Por Claudio Gómez (@claudio_gmz)
El Moncho está entregado. Nunca había llegado tan al borde, nunca como ahora había estado tan convencido de que nada en este mundo tiene sentido. Ni siquiera su vida. Sigue tirado sobre los fríos mosaicos de un local que alguien le prestó para que por lo menos tuviera un techo. Lo único que conserva es una mesa, una silla y un revólver.
Monzón se incorpora, apoya el arma sobre la mesa, rebota contra esas cuatro paredes húmedas. Está seguro de que no hay salida, que seguir es inútil. Sólo necesita tener la valentía suficiente como para apretar ese maldito gatillo. El tobogán de las adicciones está por llegar a su fin.

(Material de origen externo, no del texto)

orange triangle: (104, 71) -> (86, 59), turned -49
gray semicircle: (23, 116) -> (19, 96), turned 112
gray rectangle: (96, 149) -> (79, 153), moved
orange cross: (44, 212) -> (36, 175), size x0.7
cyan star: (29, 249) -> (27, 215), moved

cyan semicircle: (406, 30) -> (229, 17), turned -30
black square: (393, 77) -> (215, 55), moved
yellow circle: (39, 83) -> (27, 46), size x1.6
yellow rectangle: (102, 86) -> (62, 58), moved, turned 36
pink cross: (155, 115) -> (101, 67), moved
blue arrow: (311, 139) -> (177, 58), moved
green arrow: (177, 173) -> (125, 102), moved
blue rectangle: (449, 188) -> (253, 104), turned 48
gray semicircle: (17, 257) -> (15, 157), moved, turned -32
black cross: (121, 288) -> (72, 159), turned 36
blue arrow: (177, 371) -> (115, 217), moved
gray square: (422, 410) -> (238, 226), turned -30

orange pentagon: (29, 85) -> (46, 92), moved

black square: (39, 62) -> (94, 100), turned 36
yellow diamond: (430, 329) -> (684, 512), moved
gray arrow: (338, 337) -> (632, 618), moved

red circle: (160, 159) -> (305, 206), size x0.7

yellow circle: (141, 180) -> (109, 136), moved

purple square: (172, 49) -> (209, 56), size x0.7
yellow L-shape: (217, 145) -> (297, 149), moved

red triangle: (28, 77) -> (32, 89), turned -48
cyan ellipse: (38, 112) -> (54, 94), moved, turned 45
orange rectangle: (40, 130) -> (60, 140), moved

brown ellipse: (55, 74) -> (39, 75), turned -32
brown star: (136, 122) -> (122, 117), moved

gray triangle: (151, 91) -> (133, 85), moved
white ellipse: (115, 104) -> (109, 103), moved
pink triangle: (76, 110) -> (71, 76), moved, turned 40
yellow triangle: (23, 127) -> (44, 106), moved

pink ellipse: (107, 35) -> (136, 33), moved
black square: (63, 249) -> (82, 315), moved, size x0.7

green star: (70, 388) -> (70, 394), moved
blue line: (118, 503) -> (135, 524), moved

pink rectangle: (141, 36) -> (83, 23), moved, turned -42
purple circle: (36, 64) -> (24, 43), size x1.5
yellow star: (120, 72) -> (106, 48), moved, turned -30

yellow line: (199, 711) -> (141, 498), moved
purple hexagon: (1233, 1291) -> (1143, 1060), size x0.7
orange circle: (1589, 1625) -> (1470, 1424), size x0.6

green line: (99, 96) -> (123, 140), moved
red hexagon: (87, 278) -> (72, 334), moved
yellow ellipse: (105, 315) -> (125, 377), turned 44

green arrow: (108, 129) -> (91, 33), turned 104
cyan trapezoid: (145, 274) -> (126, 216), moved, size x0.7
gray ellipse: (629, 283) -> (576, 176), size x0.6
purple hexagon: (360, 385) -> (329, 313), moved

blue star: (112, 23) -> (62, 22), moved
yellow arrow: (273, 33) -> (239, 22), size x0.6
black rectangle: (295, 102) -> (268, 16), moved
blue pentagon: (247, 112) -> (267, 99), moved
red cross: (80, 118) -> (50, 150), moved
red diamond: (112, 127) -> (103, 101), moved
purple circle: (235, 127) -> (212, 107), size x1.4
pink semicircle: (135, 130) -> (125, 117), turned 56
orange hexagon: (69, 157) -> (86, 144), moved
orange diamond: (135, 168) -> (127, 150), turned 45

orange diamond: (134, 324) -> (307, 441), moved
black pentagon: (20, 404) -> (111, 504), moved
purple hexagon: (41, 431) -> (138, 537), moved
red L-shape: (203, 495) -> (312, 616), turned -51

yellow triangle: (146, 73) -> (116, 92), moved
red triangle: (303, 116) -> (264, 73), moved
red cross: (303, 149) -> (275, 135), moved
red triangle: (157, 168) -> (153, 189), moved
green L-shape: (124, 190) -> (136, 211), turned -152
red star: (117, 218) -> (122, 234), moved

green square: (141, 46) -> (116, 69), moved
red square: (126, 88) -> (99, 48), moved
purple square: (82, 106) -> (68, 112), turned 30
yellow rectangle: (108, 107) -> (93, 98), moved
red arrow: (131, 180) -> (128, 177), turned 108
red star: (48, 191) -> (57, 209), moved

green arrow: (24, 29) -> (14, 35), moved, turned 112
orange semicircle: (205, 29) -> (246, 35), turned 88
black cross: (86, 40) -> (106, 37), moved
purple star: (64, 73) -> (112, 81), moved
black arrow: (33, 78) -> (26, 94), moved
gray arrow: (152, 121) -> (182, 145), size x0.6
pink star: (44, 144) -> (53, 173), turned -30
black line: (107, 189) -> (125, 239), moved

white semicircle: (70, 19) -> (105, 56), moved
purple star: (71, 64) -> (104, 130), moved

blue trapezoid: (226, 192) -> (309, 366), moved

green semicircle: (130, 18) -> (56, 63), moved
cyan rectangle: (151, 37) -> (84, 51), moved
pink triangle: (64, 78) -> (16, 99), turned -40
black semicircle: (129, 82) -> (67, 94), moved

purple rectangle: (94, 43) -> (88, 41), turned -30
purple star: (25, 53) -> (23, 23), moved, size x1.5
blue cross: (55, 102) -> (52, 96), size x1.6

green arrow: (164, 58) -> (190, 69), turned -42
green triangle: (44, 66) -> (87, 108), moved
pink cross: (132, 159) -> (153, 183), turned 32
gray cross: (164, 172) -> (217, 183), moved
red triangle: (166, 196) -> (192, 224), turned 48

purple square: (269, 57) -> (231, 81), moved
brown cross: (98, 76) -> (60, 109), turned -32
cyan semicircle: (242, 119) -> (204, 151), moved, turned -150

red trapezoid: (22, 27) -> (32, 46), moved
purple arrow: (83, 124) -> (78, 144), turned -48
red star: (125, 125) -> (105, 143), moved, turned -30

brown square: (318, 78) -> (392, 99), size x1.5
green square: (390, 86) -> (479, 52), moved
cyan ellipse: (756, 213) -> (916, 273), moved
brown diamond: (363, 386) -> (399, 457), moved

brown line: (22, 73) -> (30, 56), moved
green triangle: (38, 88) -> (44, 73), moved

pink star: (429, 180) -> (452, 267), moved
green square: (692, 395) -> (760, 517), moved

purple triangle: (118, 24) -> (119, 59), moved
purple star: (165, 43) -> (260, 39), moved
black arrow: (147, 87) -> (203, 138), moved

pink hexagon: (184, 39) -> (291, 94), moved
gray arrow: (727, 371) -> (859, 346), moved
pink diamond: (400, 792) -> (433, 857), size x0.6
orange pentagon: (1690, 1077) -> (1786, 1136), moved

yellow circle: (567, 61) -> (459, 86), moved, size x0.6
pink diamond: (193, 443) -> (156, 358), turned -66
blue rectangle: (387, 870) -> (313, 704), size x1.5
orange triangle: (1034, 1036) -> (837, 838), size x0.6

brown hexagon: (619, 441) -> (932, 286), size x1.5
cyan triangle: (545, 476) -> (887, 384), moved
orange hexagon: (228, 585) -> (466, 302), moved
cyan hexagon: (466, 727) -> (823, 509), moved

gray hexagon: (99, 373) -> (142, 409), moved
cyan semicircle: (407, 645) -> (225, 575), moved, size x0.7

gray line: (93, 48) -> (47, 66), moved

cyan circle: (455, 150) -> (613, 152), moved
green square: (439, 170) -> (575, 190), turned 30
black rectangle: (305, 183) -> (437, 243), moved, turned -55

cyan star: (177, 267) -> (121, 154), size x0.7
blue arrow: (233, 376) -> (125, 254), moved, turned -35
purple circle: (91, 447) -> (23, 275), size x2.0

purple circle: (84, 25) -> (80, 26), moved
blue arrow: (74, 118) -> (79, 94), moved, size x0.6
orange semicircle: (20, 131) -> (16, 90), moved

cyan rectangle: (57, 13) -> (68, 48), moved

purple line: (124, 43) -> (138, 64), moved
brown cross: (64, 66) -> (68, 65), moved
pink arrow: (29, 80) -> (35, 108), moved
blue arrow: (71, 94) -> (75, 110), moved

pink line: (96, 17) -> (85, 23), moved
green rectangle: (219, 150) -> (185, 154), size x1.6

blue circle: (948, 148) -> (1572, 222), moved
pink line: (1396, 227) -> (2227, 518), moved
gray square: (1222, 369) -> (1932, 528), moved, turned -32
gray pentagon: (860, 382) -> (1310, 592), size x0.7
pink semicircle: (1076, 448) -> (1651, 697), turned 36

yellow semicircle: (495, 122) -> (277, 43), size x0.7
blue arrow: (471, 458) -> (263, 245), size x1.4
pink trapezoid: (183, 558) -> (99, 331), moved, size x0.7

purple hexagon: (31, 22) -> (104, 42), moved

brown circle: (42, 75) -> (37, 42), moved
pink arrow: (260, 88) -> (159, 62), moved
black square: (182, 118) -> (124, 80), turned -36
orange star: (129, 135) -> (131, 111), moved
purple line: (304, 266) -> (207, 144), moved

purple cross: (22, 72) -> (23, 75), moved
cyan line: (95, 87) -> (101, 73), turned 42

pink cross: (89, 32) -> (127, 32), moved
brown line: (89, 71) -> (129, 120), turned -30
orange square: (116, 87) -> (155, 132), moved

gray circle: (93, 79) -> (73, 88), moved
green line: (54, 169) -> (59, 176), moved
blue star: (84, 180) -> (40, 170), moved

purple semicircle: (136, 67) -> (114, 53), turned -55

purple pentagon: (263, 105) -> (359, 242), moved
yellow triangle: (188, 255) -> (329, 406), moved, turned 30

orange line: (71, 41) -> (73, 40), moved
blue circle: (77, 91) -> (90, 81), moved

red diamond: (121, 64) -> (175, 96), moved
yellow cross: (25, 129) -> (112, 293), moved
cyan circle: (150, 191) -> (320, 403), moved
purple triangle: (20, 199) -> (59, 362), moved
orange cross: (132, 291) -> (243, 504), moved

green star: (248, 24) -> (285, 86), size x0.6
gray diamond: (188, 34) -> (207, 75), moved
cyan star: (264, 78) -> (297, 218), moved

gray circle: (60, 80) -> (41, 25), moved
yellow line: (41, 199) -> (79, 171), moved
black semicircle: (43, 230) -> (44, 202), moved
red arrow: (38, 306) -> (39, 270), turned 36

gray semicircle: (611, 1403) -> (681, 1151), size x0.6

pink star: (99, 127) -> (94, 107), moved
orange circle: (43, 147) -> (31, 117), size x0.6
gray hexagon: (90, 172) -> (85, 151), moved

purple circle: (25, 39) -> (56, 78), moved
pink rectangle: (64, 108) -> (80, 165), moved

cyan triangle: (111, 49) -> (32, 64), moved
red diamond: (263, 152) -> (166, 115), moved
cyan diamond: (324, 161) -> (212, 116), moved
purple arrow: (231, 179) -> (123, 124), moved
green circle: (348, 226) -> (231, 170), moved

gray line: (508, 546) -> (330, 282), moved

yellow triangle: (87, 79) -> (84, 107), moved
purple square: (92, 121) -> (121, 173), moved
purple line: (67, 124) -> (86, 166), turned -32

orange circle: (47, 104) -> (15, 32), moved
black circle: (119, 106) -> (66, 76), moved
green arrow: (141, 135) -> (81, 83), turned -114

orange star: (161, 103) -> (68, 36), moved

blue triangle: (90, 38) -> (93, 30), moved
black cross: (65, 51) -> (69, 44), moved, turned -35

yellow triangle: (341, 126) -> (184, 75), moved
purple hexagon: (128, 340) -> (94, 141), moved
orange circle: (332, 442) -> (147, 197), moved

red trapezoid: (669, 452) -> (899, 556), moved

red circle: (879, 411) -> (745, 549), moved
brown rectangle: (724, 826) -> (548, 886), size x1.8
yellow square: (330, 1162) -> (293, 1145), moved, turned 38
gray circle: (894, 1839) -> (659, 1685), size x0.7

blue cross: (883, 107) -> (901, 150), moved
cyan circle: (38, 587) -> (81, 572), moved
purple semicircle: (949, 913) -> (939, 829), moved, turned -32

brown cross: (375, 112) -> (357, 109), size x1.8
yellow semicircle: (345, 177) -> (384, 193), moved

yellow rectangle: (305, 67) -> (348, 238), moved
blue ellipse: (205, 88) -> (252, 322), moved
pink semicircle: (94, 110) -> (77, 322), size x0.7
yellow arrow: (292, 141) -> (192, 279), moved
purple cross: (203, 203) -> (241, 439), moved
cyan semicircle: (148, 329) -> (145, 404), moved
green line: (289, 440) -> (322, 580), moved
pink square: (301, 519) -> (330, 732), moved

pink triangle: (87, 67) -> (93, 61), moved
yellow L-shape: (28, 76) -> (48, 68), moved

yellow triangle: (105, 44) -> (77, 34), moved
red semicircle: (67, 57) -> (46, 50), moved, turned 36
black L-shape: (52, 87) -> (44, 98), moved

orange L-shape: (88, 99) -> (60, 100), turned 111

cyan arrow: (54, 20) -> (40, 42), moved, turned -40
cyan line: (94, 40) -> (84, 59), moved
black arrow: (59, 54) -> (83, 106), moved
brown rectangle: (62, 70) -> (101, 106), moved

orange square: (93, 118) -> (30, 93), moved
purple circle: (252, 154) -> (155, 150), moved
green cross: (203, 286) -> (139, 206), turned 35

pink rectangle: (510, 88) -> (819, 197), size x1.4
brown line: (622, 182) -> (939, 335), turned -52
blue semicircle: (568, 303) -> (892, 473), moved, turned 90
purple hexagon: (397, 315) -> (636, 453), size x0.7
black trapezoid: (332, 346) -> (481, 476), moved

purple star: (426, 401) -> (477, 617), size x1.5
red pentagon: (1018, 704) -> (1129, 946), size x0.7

Hace un par de años que el Moncho dejó el fútbol. Desde entonces las luces se fueron apagando y las tribunas se acallaron. Dentro de ese túnel de oscuridad y silencio disfruta cuando recuerda sus momentos de gloria: diez años en Independiente, la Libertadores, la Intercontinental, el gol a Rumania en el Mundial 90, la expulsión en la final ante Alemania, la tribuna de la Doble Visera en medio de la barra, esas historias que ya contó cientos de veces.
Pero todo eso no existe más. Aquel defensor temperamental, fuerte, que con una mirada imponía temor, quedó en el pasado. En ese momento Pedro Damián Monzón es el más débil de los mortales.
Pasaron unos meses desde que nació su hija Luz, pero el Moncho no puede viajar a Tucumán para conocerla. No tiene plata ni para comer, pensar en comprar un pasaje en micro es una utopía.
En ese estado de desesperación toma la decisión final. El revólver, sobre la mesa, es su aliado. Lo mira, lo agarra, lo empuña. Pero no se lo lleva a la sien, apretando bien las muelas. Antes se ilumina: “lo llamo a Diego, y si no viene me mato”.
Monzón agarra unas monedas, sale a la calle y va hasta el teléfono público de la esquina. Marca el número, que se acuerda de memoria, y lo atiende Maradona.
-Hola, Diego, soy el Moncho. Necesito hablar con vos, no estoy bien.
-Decime dónde estás, en un rato ando por ahí.
No hizo falta que le explicara nada. El Diego entendió todo. Su amigo arde en el mismo infierno que él habitó durante tanto tiempo. El Moncho le pasa la dirección y le explica cómo llegar: cruzás el Puente Pueyrredón, agarrás la avenida Belgrano, hacés unas cuadras y doblás en Alsina, es antes de llegar a la cancha de Racing.
Un par de horas después unos golpes en la persiana sobresaltan al Moncho. Sale para ver quién es. Y ahí está, con un short y las zapatillas desabrochadas, el Diego.
Monzón lo hace pasar y lo invita a que se siente.
-Pero hay una silla sola -señala el Diego.
-Si, usala.
-No, dejá, sentémonos los dos en el piso.
Estuvieron hablando como dos horas y Monzón no se anima a contarle su intento suicida, pero le enumera sus padecimientos. El Diego trata de contenerlo, de aconsejarlo, de escucharlo. Le ofrece plata para que pueda viajar a Tucuman y conocer a su hija. Le da un abrazo y se despide.
Ese encuentro fue el que corrió el eje del Moncho. Necesitaba un gesto así para reaccionar, para despejar tantos años de oscuridad. Viajó a Tucumán, conoció a su hija y se convenció de que merecía otra vida, sin carencias, sin miserias, sin tóxicos.
En enero de 2021 el Moncho Monzón firmó contrato con Independiente para ser ayudante de campo del entrenador Julio César Falcioni. Por eso el Pollo Vignolo lo invita a su programa en ESPN.
Monzón entra al estudio junto con Octavia, su octava hija, una niña de cuatro o cinco años. Habían pasado dos meses de la muerte de Maradona y el Moncho muestra un flamante tatuaje que se había hecho en el antebrazo derecho: la cara del Diego, el amigo que veinte años atrás le salvó la vida. Dice que lo extraña, que lo ama, que no puede entender su ausencia. Se quiebra. Las palabras se le traban en la garganta. Pero toma aire y sigue.
-Siempre les hablé a mis hijos para que ellos también lo amen.
Y como si hiciera falta una prueba de ese amor, el Moncho llama a su hija, que no para de merodear por la escenografía, y le muestra el tatuaje.
-¿Quién es? -pregunta el padre orgulloso.
-Diego Maradona -responde la nena con una vocecita mínima.
-¿Y dónde está?
-Nos cuida desde el cielo con los angelitos.